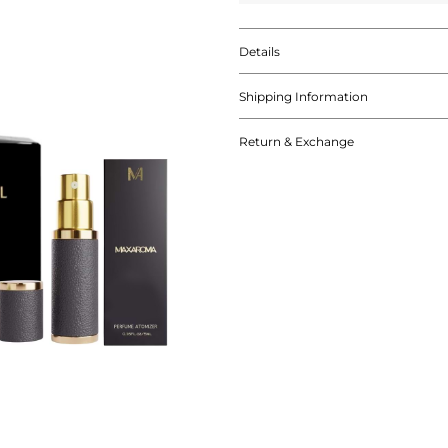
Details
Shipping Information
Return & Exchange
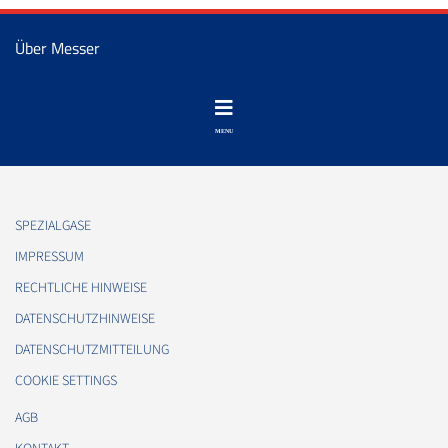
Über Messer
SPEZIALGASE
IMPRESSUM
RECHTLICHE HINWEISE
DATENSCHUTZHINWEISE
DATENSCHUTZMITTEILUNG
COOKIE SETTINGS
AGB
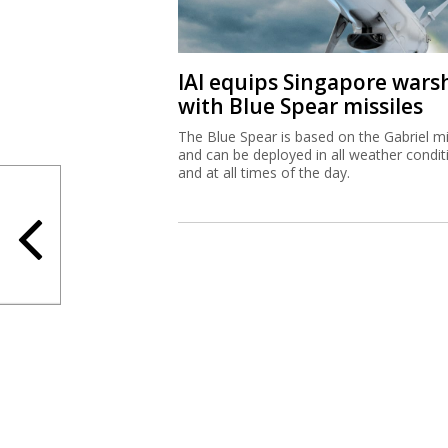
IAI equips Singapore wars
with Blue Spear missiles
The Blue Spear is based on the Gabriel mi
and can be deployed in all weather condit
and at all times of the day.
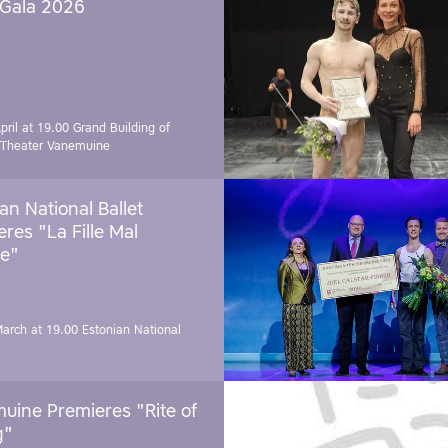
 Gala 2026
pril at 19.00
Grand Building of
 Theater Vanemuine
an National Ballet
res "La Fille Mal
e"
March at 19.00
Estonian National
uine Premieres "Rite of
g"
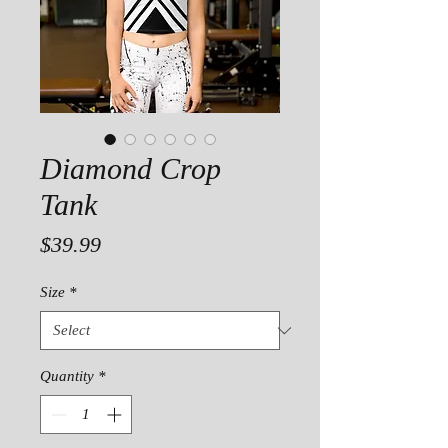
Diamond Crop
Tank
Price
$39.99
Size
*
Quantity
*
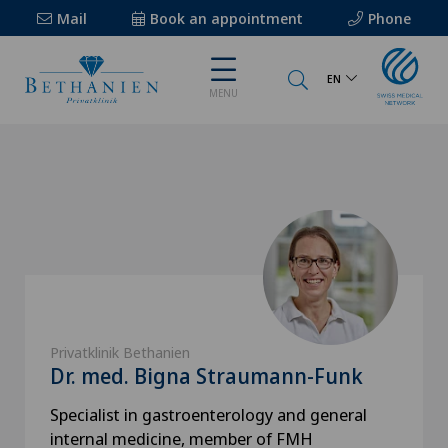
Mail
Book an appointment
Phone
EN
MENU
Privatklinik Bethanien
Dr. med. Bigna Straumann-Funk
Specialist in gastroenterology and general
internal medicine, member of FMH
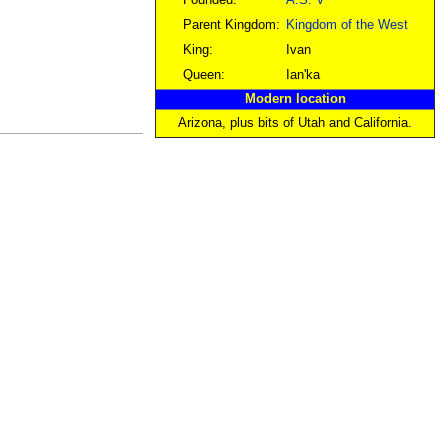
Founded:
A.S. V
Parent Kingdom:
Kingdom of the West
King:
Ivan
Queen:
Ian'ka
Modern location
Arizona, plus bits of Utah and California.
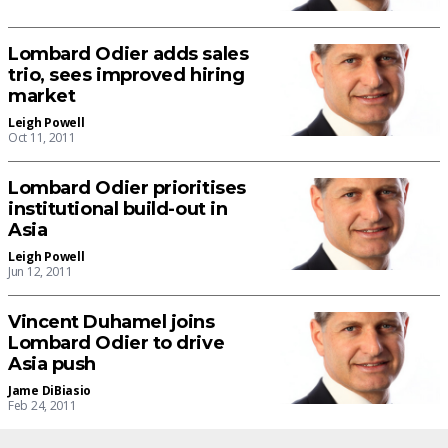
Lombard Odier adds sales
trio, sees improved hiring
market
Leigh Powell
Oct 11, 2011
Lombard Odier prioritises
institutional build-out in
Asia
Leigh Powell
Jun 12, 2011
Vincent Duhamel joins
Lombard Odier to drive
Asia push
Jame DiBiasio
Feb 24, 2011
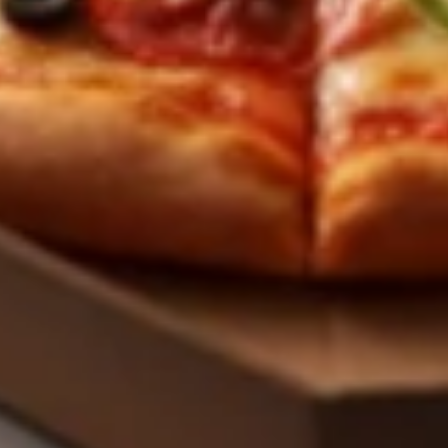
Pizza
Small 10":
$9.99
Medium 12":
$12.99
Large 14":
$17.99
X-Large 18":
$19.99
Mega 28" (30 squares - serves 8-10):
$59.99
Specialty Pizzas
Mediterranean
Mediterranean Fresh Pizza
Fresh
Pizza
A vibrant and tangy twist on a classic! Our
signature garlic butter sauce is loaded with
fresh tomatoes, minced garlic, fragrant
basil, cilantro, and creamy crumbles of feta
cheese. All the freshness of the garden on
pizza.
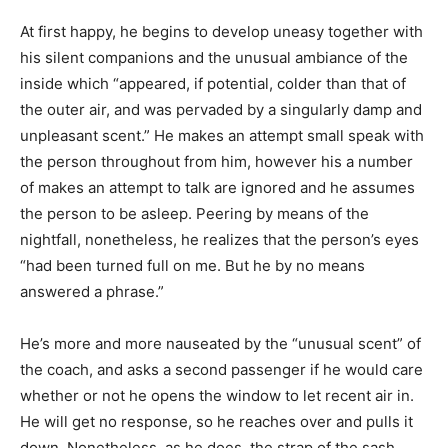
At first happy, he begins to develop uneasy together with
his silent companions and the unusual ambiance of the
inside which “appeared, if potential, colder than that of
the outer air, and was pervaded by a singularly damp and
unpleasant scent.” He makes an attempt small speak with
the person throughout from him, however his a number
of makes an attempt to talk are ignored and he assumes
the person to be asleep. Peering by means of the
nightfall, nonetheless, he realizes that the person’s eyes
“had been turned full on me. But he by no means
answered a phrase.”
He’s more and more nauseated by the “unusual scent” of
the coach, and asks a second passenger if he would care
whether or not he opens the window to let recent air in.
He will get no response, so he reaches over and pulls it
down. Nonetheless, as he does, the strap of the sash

▸ **TASK TO CARRY OUT**
Exclude the pictures and print the rest of the data exactly.

▸ **SOLVED PROBLEM**
Details
Shipping Information
Return & Exchange
Über Messer
SPEZIALGASE
IMPRESSUM
RECHTLICHE HINWEISE
DATENSCHUTZHINWEISE
DATENSCHUTZMITTEILUNG
COOKIE SETTINGS
AGB
IAI equips Singapore wars
with Blue Spear missiles
The Blue Spear is based on the Gabriel mi
and can be deployed in all weather condit
and at all times of the day.
 Gala 2026
pril at 19.00
Grand Building of
 Theater Vanemuine
an National Ballet
res "La Fille Mal
e"
March at 19.00
Estonian National
uine Premieres "Rite of
g"
Diamond Crop
Tank
Price
$39.99
Size
*
Quantity
*
Mail
Book an appointment
Phone
EN
MENU
Privatklinik Bethanien
Dr. med. Bigna Straumann-Funk
Specialist in gastroenterology and general
internal medicine, member of FMH
Founded:
A.S. V
Parent Kingdom:
Kingdom of the West
King:
Ivan
Queen:
Ian'ka
Modern location
Arizona, plus bits of Utah and California.
Lombard Odier adds sales
trio, sees improved hiring
market
Leigh Powell
Oct 11, 2011
Lombard Odier prioritises
institutional build-out in
Asia
Leigh Powell
Jun 12, 2011
Vincent Duhamel joins
Lombard Odier to drive
Asia push
Jame DiBiasio
Feb 24, 2011
Pizza
Small 10":
$9.99
Medium 12":
$12.99
Large 14":
$17.99
X-Large 18":
$19.99
Mega 28" (30 squares - serves 8-10):
$59.99
Specialty Pizzas
Mediterranean
Mediterranean Fresh Pizza
Fresh
Pizza
A vibrant and tangy twist on a classic! Our
signature garlic butter sauce is loaded with
fresh tomatoes, minced garlic, fragrant
basil, cilantro, and creamy crumbles of feta
cheese. All the freshness of the garden on
pizza.
At first happy, he begins to develop uneasy together with
his silent companions and the unusual ambiance of the
inside which “appeared, if potential, colder than that of
the outer air, and was pervaded by a singularly damp and
unpleasant scent.” He makes an attempt small speak with
the person throughout from him, however his a number
of makes an attempt to talk are ignored and he assumes
the person to be asleep. Peering by means of the
nightfall, nonetheless, he realizes that the person’s eyes
“had been turned full on me. But he by no means
answered a phrase.”
He’s more and more nauseated by the “unusual scent” of
the coach, and asks a second passenger if he would care
whether or not he opens the window to let recent air in.
He will get no response, so he reaches over and pulls it
down. Nonetheless, as he does, the strap of the sash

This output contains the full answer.